POVERTY IN the EU is “still the same now as it was in 2000”, despite reduction targets set a decade ago by member states, a seminar in Dublin has heard.
The EU’s targets have failed primarily because of their “low political status” and low public visibility, according to Hugh Frazer, adjunct professor at the department of applied social studies at NUI Maynooth. The seminar was also warned that plans for the next decade are destined to repeat the mistakes of the last 10 years if heads of state insist on removing the 25 per cent reduction target in the original draft document.
Anna Visser, director of the European Anti-Poverty Network Ireland said member states opposed the target inclusion essentially because of a fear of failure but “the target presents a real opportunity to undertake a new departure about how we think about and act on poverty, social exclusion and inequality. Ultimately to try and fail is infinitely preferable than not trying at all.”
Speaking at the seminar organised by the European Commission representation in Ireland, Prof Frazer said 79 million people in the EU live at risk of poverty, varying between 9 per cent in the Czech Republic and 26 per cent in Latvia.

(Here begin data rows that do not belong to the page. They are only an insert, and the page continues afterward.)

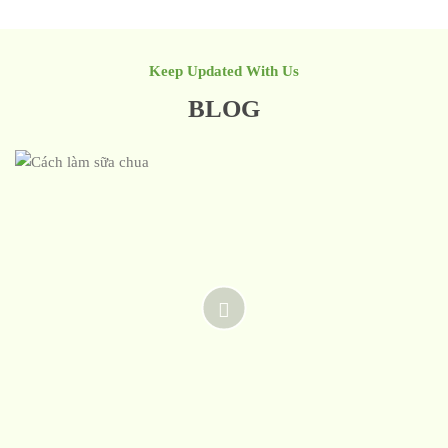
Keep Updated With Us
BLOG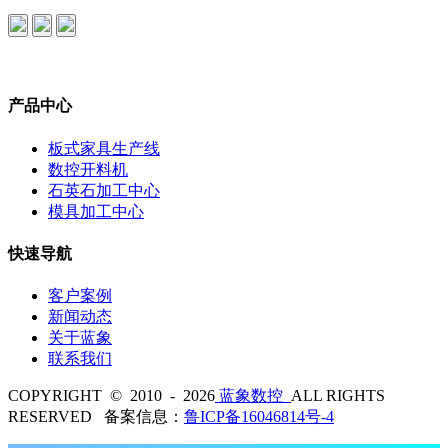
产品中心
板式家具生产线
数控开料机
石英石加工中心
模具加工中心
快速导航
客户案例
新闻动态
关于蓝象
联系我们
COPYRIGHT © 2010 - 2026
蓝象数控
ALL RIGHTS
RESERVED 备案信息：
鲁ICP备16046814号-4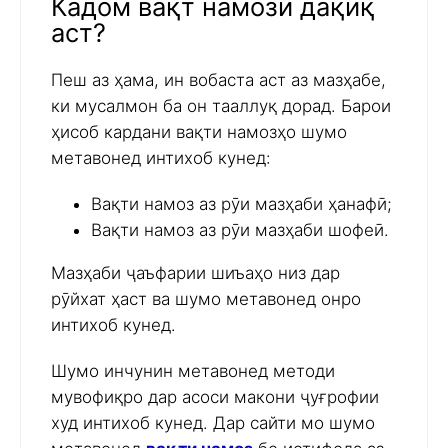
Кадом вақт намози дақиқ
аст?
Пеш аз ҳама, ин вобаста аст аз мазҳабе,
ки мусалмон ба он тааллуқ дорад. Барои
ҳисоб кардани вақти намозҳо шумо
метавонед интихоб кунед:
Вақти намоз аз рӯи мазҳаби ҳанафӣ;
Вақти намоз аз рӯи мазҳаби шофеӣ.
Мазҳаби ҷаъфарии шиъаҳо низ дар
рӯйхат ҳаст ва шумо метавонед онро
интихоб кунед.
Шумо инчунин метавонед методи
мувофиқро дар асоси макони ҷуғрофии
худ интихоб кунед. Дар сайти мо шумо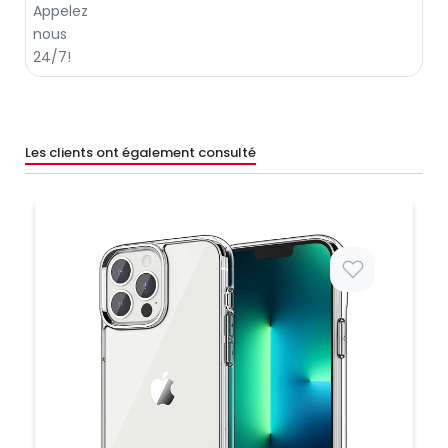
Les clients ont également consulté
Prix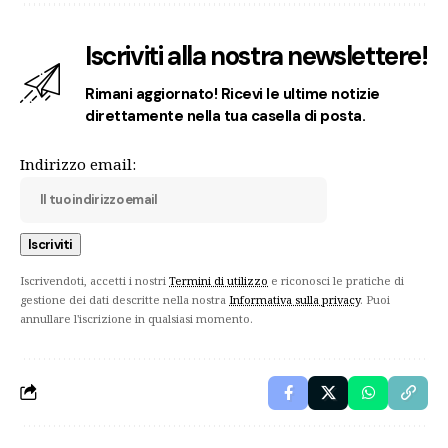
Iscriviti alla nostra newslettere!
Rimani aggiornato! Ricevi le ultime notizie
direttamente nella tua casella di posta.
Indirizzo email:
Iscrivendoti, accetti i nostri
Termini di utilizzo
e riconosci le pratiche di
gestione dei dati descritte nella nostra
Informativa sulla privacy
. Puoi
annullare l'iscrizione in qualsiasi momento.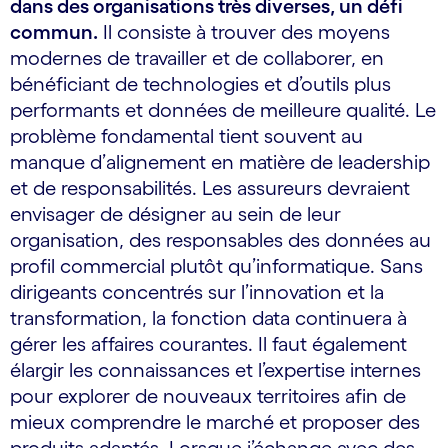
dans des organisations très diverses, un défi
commun.
Il consiste à trouver des moyens
modernes de travailler et de collaborer, en
bénéficiant de technologies et d’outils plus
performants et données de meilleure qualité. Le
problème fondamental tient souvent au
manque d’alignement en matière de leadership
et de responsabilités. Les assureurs devraient
envisager de désigner au sein de leur
organisation, des responsables des données au
profil commercial plutôt qu’informatique. Sans
dirigeants concentrés sur l’innovation et la
transformation, la fonction data continuera à
gérer les affaires courantes. Il faut également
élargir les connaissances et l’expertise internes
pour explorer de nouveaux territoires afin de
mieux comprendre le marché et proposer des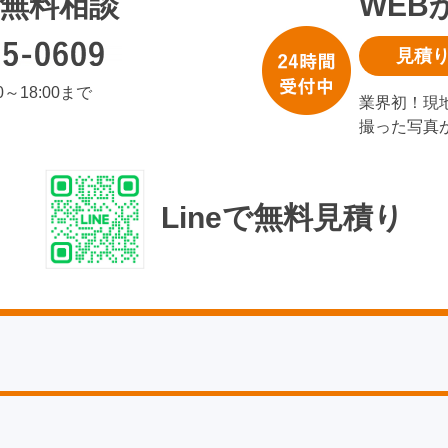
無料相談
WEB
見積
00～18:00まで
業界初！現
撮った写真
Lineで無料見積り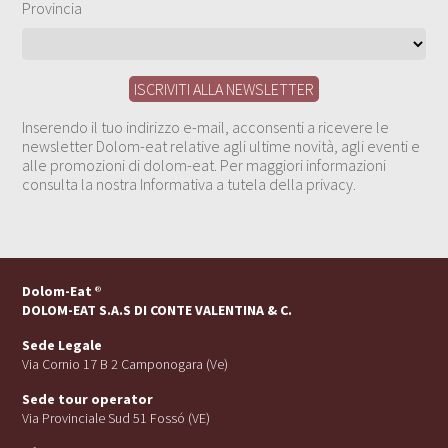
Provincia
Inserendo il tuo indirizzo e-mail, acconsenti a ricevere le
newsletter Dolom-eat relative agli ultime novità, agli eventi e
alle promozioni di dolom-eat. Per maggiori informazioni
consulta la nostra Informativa a tutela della privacy.
Dolom-Eat
®
DOLOM-EAT S.A.S DI CONTE VALENTINA & C.
Sede Legale
Via Cornio 17 B 2 Camponogara (Ve)
Sede tour operator
Via Provinciale Sud 51 Fossó (VE)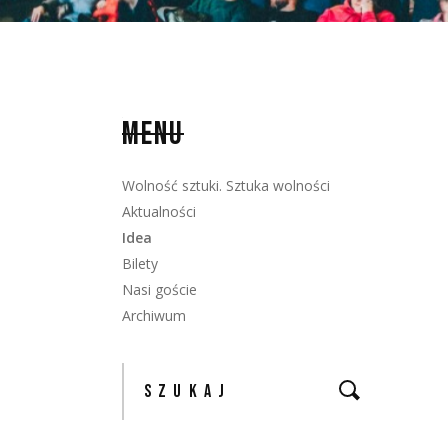
MENU
Wolność sztuki. Sztuka wolności
Aktualności
Idea
Bilety
Nasi goście
Archiwum
Szukaj: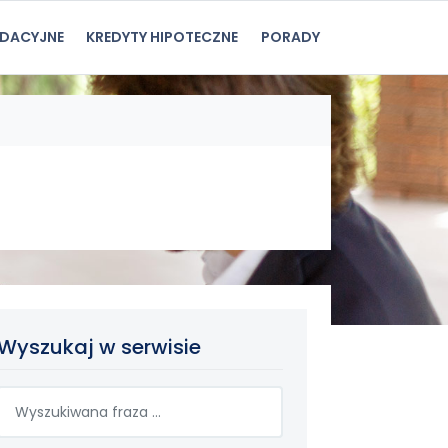
IDACYJNE
KREDYTY HIPOTECZNE
PORADY
Wyszukaj w serwisie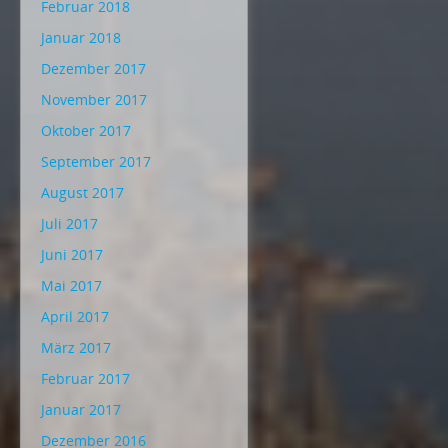
Februar 2018
Januar 2018
Dezember 2017
November 2017
Oktober 2017
September 2017
August 2017
Juli 2017
Juni 2017
Mai 2017
April 2017
März 2017
Februar 2017
Januar 2017
Dezember 2016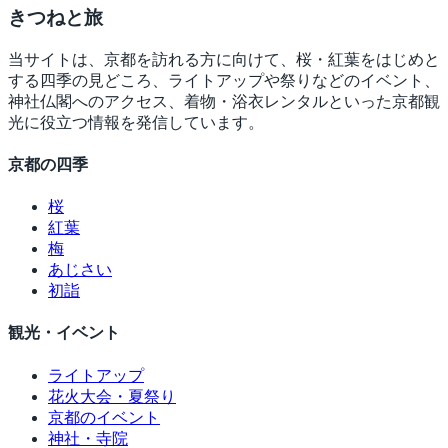
きつね
と旅
当サイトは、京都を訪れる方に向けて、桜・紅葉をはじめと
する四季の見どころ、ライトアップや祭りなどのイベント、
神社仏閣へのアクセス、着物・浴衣レンタルといった京都観
光に役立つ情報を発信しています。
京都の四季
桜
紅葉
梅
あじさい
初詣
観光・イベント
ライトアップ
花火大会・夏祭り
京都のイベント
神社・寺院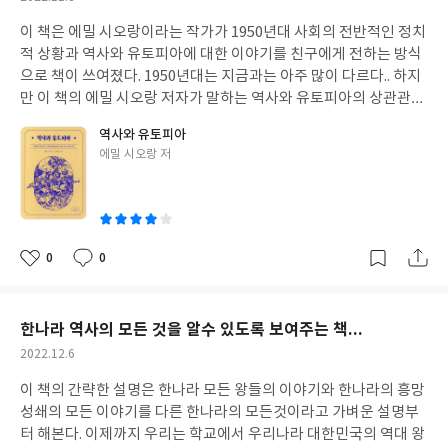
무리 지나도 아픈 상처처럼 지워지지 않는다 부모의 버림을 받은 아
성
세하게 설명해준다. 특히나 다른 공간디자인 분야보다 병원디자인
이나 어린나이에 죽음을 먼저 알아버린 아이들은 아무리 밝게 키우
이 책은 에밀 시오랑이라는 작가가 1950년대 사회의 전반적인 정치
일
분야가 일반사람들에게 얼마나 큰 영향을 미치며 이런일을 사랑하
려 해도 쉽게 아이들의 어두움 마음을 밝게 만들수 없는 것이 아마도
적 상황과 역사와 유토피아에 대한 이야기를 친구에게 전하는 방식
는 저자의 마음을 이 책을 읽으면서 알수 있다. 그리고 저자의 자신
이런 문제가 있어서 그런거 같다. 8가지 다양한 이야기 책을 읽으면
으로 책이 쓰여졌다. 1950년대는 지금과는 아주 많이 다르다.. 하지
의 일을 얼마나 사랑하고 있는지에 대한 설명도 책의 여러부분에서
서 어른들의 그늘이 아이들에게도 전해진다는 것이 이 책을 읽으면
만 이 책의 에밀 시오랑 저자가 말하는 역사와 유토피아의 상관관계
볼수 있다.
서 다양한 내용중에 제일 머리속에 오래 남아서 적어보게 된었다. 바
는 세상이 바뀌어도 똑같을 것이라고 책을 읽고 있는 나도 같을 것이
역사와 유토피아
코드 없는 책의 이야기도 괜찮았고.. 모아이 석상의 모습을 모두 사
라고 본다. 이 책에서 말하는 역사는 현실을 얘기하는 부분과 같았
글
에밀 시오랑 저
진으로 남기고 싶어하는 이야기도 재미있었고 깨끗한 바다를 만들
고.. 유토피아는 현실에서는 볼수 없는 꿈을 말하는 듯한 느낌을 받
쓴
어 가자는 이야기도 좋았고.. 자살하는 고래이야기도 재미있게 읽었
았다. 책을 읽으면서 이렇게 느낌을 받았던 이유는 아마도 이 책의
이
다.. 하지만 8가지 이야기 속에서 왜 내 머리속에는 어른들의 삶에 영
소단위 제목을 보아도 알수 있다.. 소주제의 제목은 다음과 같다.. -
향으로 아이들까지 바뀌어 버리는 것이 요즘 많이 나오는 사회의 문
두 유형의 사회에 대하여.. - 러시아와 자유의 바이러스. - 폭군들의
제 때문일까? 아님 내 호기심을 자극해서 그런것인지 모르겠지만 8
학교에서.. - 원한의 오디세이아 - 유토피아의 메커니즘.. - 황금기..
0
0
좋
댓
작
가지 서로 다른 이야기를 읽으면서 다른 이야기 보다도 이야기의 아
다가갈수 없는 유토피아라는 주제로 꺼내고 유토피아가 사람들 모
아
글
성
이들의 행동에 유독 관심이 가고 그런 아이들의 이야기가 더 머리속
두가 평등하고 자유가 보장되는 행복과 꿈이 가득한 세상을 말하지
요
일
에 오래 남는 이야는 아마도 책에서 전하는 메세지가 읽는 사람마다
만 이것은 꿈이라는 것처럼 이루어질수 없다고 저자는 말한다. 그것
한나라 역사의 모든 것을 알수 있도록 보여주는 책...
다 다르게 해석되는 이유가 아니지 싶다 단편이라는 이야기는 짧은
에 준하는 표현으로 이제까지의 역사 이야기를 다른다.. 전반적으로
작
2022.12.6
이야기라고 하지만 내용이 길다고 오래 기억되는 것이 아니라고 생
인간은 평화와 행복 보다는 욕심과 전쟁.. 욕망을 더욱더 앞세운다고
성
각한다. 짧은 한마디가 오래 기억될수도 있고.. 짧은 단편 이야기가
말한다. 저자가 이런 비관적인 생각와 너무 현실적인 사실을 표현하
이 책의 간략한 설명은 한나라 모든 왕들의 이야기와 한나라의 흥망
일
자신의 상황과 비슷하게 되어서 머리속에 더 오래 남을수 있다. 하지
게 된 이유는 아마도 저자의 살아온 경험으로 이루어진 듯하것 같
성쇄의 모든 이야기를 다른 한나라의 모든것이라고 가벼운 설명부
만 한권에 더 다양한 내용과 많은 이야기가 들어있는 책이 한권에 책
다.. 태어나서 꽃밭을 경험한 사람은 세상이 온갖 행복으로 가득한
터 해본다. 이제까지 우리는 학교에서 우리나라 대한민국의 역대 왕
보다 더욱더 오래 기억에 남는듯 싶다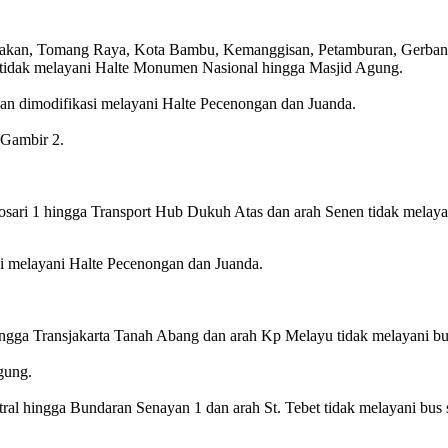
, Tarakan, Tomang Raya, Kota Bambu, Kemanggisan, Petamburan, Gerb
 tidak melayani Halte Monumen Nasional hingga Masjid Agung.
an dimodifikasi melayani Halte Pecenongan dan Juanda.
 Gambir 2.
Tosari 1 hingga Transport Hub Dukuh Atas dan arah Senen tidak mela
i melayani Halte Pecenongan dan Juanda.
ingga Transjakarta Tanah Abang dan arah Kp Melayu tidak melayani b
gung.
ral hingga Bundaran Senayan 1 dan arah St. Tebet tidak melayani bus 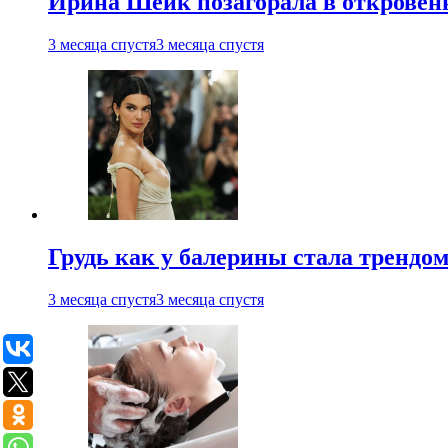
Ирина Шейк позагорала в откровен
3 месяца спустя
3 месяца спустя
Грудь как у балерины стала трендом
3 месяца спустя
3 месяца спустя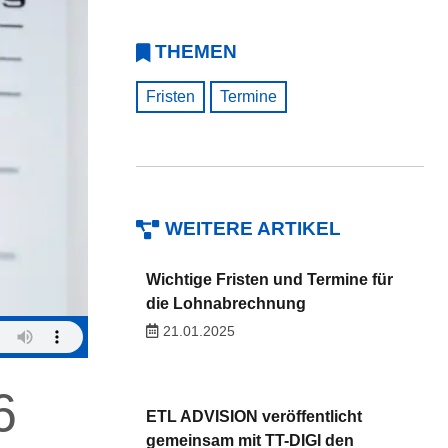
THEMEN
Fristen
Termine
WEITERE ARTIKEL
Wichtige Fristen und Termine für
die Lohnabrechnung
21.01.2025
6
ETL ADVISION veröffentlicht
gemeinsam mit TT-DIGI den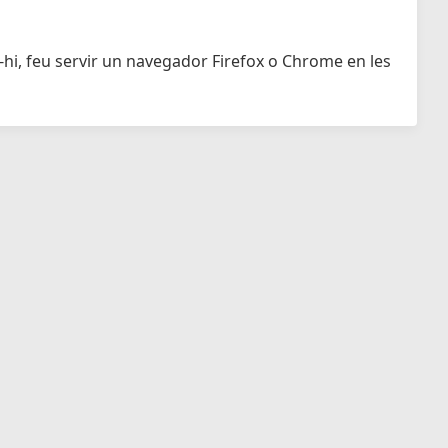
-hi, feu servir un navegador Firefox o Chrome en les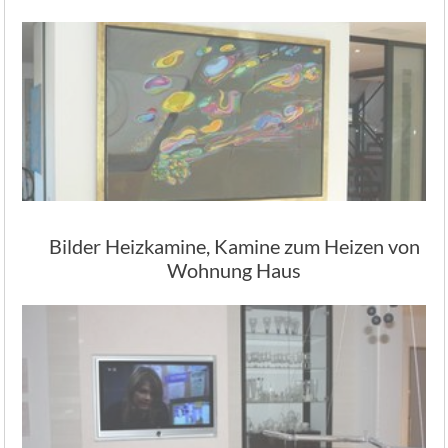
Bilder Heizkamine, Kamine zum Heizen von
Wohnung Haus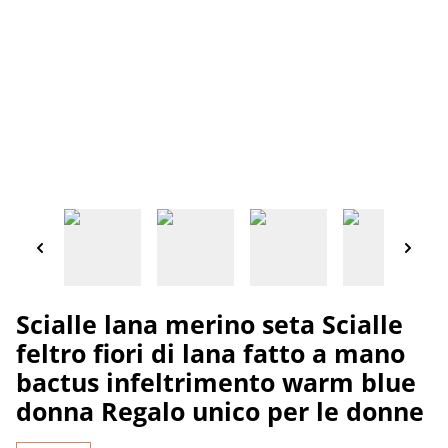
Scialle lana merino seta Scialle
feltro fiori di lana fatto a mano
bactus infeltrimento warm blue
donna Regalo unico per le donne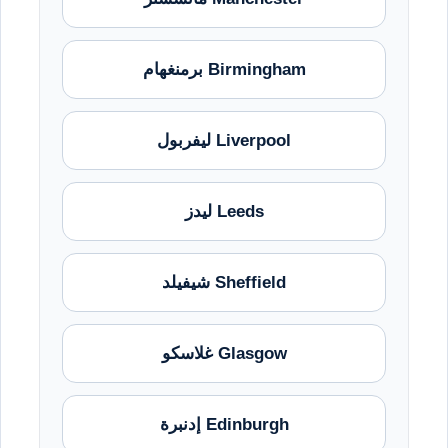
Birmingham برمنغهام
Liverpool ليفربول
Leeds ليدز
Sheffield شيفيلد
Glasgow غلاسكو
Edinburgh إدنبرة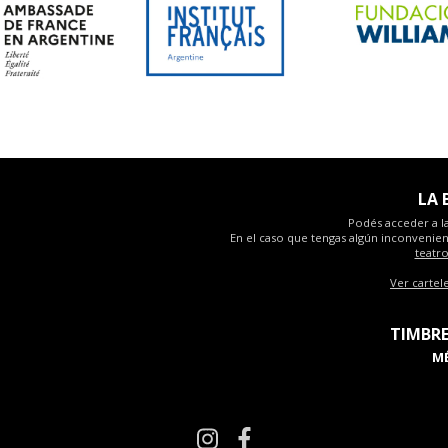
LA 
Podés acceder a la
En el caso que tengas algún inconvenient
teatr
Ver cartel
TIMBRE
MÉ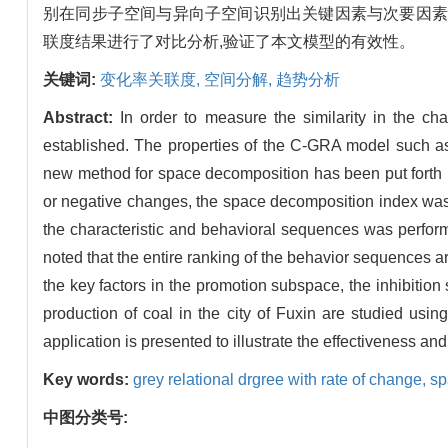
别在同步子空间与异向子空间识别出关键因素与次要因素
联度结果进行了对比分析,验证了本文模型的有效性。
关键词:
变化率关联度,
空间分解,
趋势分析
Abstract:
In order to measure the similarity in the 
established. The properties of the C-GRA model such as
new method for space decomposition has been put forth
or negative changes, the space decomposition index w
the characteristic and behavioral sequences was perform
noted that the entire ranking of the behavior sequences ar
the key factors in the promotion subspace, the inhibition s
production of coal in the city of Fuxin are studied us
application is presented to illustrate the effectiveness an
Key words:
grey relational drgree with rate of change,
sp
中图分类号: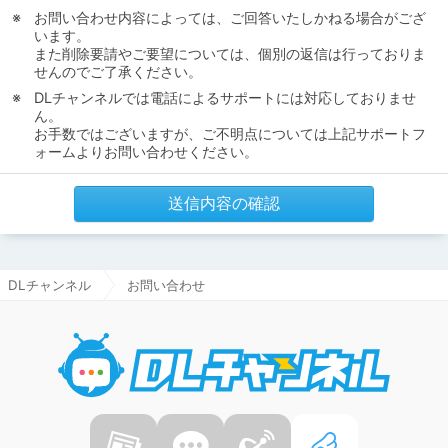
お問い合わせ内容によっては、ご回答いたしかねる場合がござ
います。
また削除要請やご要望については、個別の返信は行っておりま
せんのでご了承ください。
DLチャンネルでは電話によるサポートには対応しておりませ
ん。
お手数ではございますが、ご不明点については上記サポートフ
ォームよりお問い合わせください。
送信内容の確認
DLチャンネル
お問い合わせ
DLチャ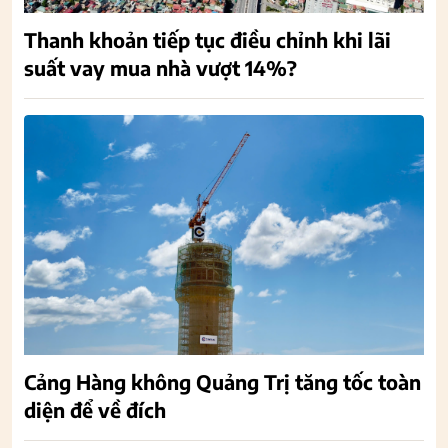
Thanh khoản tiếp tục điều chỉnh khi lãi
suất vay mua nhà vượt 14%?
Cảng Hàng không Quảng Trị tăng tốc toàn
diện để về đích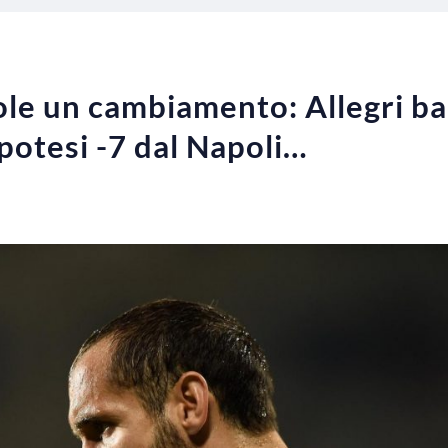
uole un cambiamento: Allegri b
ipotesi -7 dal Napoli…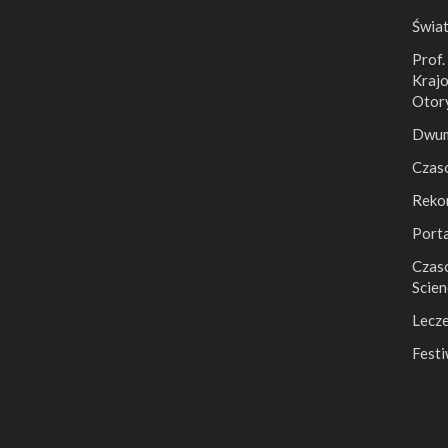
Świa
Prof.
Krajo
Otor
Dwumi
Czas
Reko
Port
Czaso
Scien
Lecze
Festi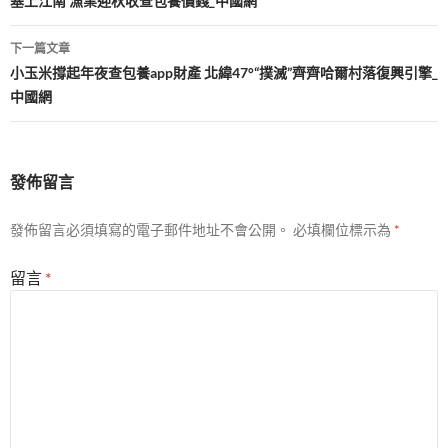
章
塞上江南 漁業迎秋收查包養價錢_中國網
導
下一篇文章
覽
小玉米撐起年夜查包養app財產 北緯47°“撲滅”齊齊哈爾村落復興引擎_
中國網
發佈留言
發佈留言必須填寫的電子郵件地址不會公開。
必填欄位標示為
*
留言
*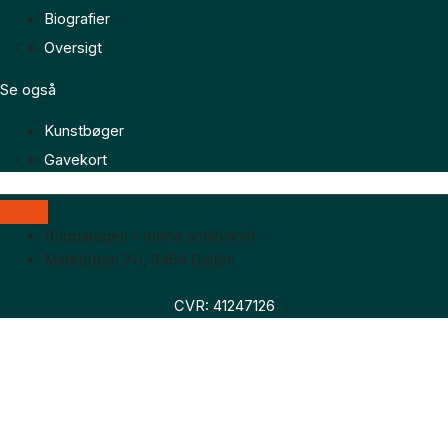
Biografier
Oversigt
Se også
Kunstbøger
Gavekort
Boggaragen – online antikvariat
Marktoften 7H, 8464 Galten
CVR: 41247126
Faglitteratur
Skønlitteratur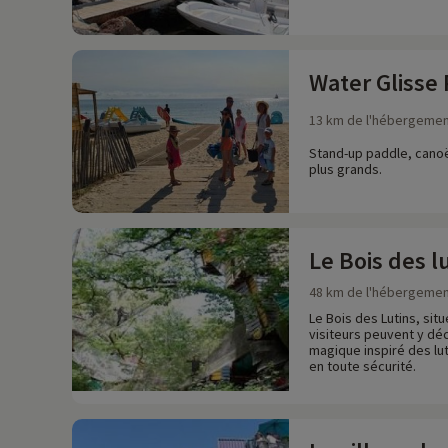
Water Glisse
13 km de l'hébergeme
Stand-up paddle, canoë
plus grands.
Le Bois des l
48 km de l'hébergeme
Le Bois des Lutins, sit
visiteurs peuvent y dé
magique inspiré des lut
en toute sécurité.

One in 10 Europeans live in a household where nobody works and for 8 per cent of the EU’s population, low pay has meant that “having a job is not enough to work one’s way out of poverty”.
Ireland’s levels have improved from 20 per cent to 16 per cent living in poverty but rates of material deprivation in the State have risen from 11 per cent of the population to 15 per cent.
“We hear that Ireland has improved and it might look quite good in terms of consistent poverty but we only rank 9th in the EU and much lower” on other criteria.
He said that on the positive side the EU process on poverty and social exclusion had kept the issue on the EU agenda “at least to some extent” and a stronger framework has now been provided for statistical analysis, monitoring and “reporting of what states do”.